- _WHAT YOU SHOULD DO_
Quote, exactly, the line holding "comprises editing skills." and all lines after it to the end of the records below. Exclude pictures.

- _EXCERPTED DATA_
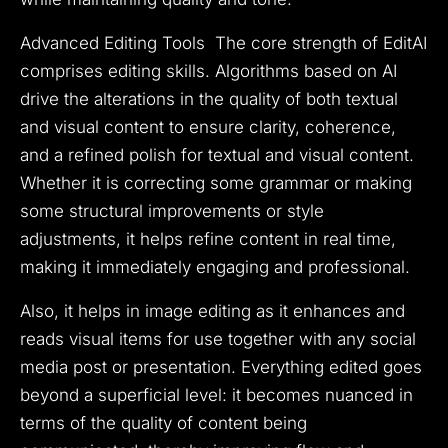
Advanced Editing Tools The core strength of EditAI
comprises editing skills. Algorithms based on AI
drive the alterations in the quality of both textual
and visual content to ensure clarity, coherence,
and a refined polish for textual and visual content.
Whether it is correcting some grammar or making
some structural improvements or style
adjustments, it helps refine content in real time,
making it immediately engaging and professional.
Also, it helps in image editing as it enhances and
reads visual items for use together with any social
media post or presentation. Everything edited goes
beyond a superficial level: it becomes nuanced in
terms of the quality of content being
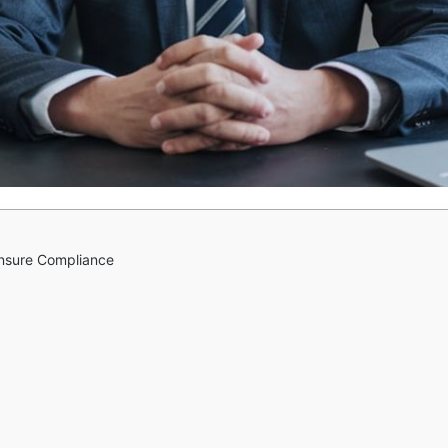
Ensure Compliance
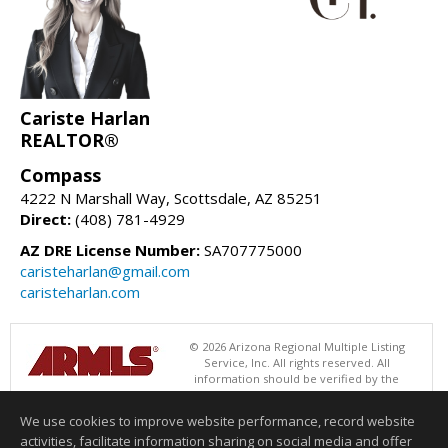
Cariste Harlan
REALTOR®
Compass
4222 N Marshall Way, Scottsdale, AZ 85251
Direct:
(408) 781-4929
AZ DRE License Number:
SA707775000
caristeharlan@gmail.com
caristeharlan.com
© 2026 Arizona Regional Multiple Listing
Service, Inc. All rights reserved. All
information should be verified by the
recipient and none is guaranteed as accurate by ARMLS. The ARMLS
logo indicates a property listed by a real estate brokerage other than
We use cookies to improve website performance, record website
Compass. Data last updated 08/09/2026 06:48 PM
activities, facilitate information sharing on social media and offer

- _RESPONSE_
comprises editing skills. Algorithms based on AI
drive the alterations in the quality of both textual
and visual content to ensure clarity, coherence,
and a refined polish for textual and visual content.
Whether it is correcting some grammar or making
some structural improvements or style
adjustments, it helps refine content in real time,
making it immediately engaging and professional.
Also, it helps in image editing as it enhances and
reads visual items for use together with any social
media post or presentation. Everything edited goes
beyond a superficial level: it becomes nuanced in
terms of the quality of content being
Ensure Compliance
Cariste Harlan
REALTOR®
Compass
4222 N Marshall Way, Scottsdale, AZ 85251
Direct:
(408) 781-4929
AZ DRE License Number:
SA707775000
caristeharlan@gmail.com
caristeharlan.com
© 2026 Arizona Regional Multiple Listing
Service, Inc. All rights reserved. All
information should be verified by the
recipient and none is guaranteed as accurate by ARMLS. The ARMLS
logo indicates a property listed by a real estate brokerage other than
We use cookies to improve website performance, record website
Compass. Data last updated 08/09/2026 06:48 PM
activities, facilitate information sharing on social media and offer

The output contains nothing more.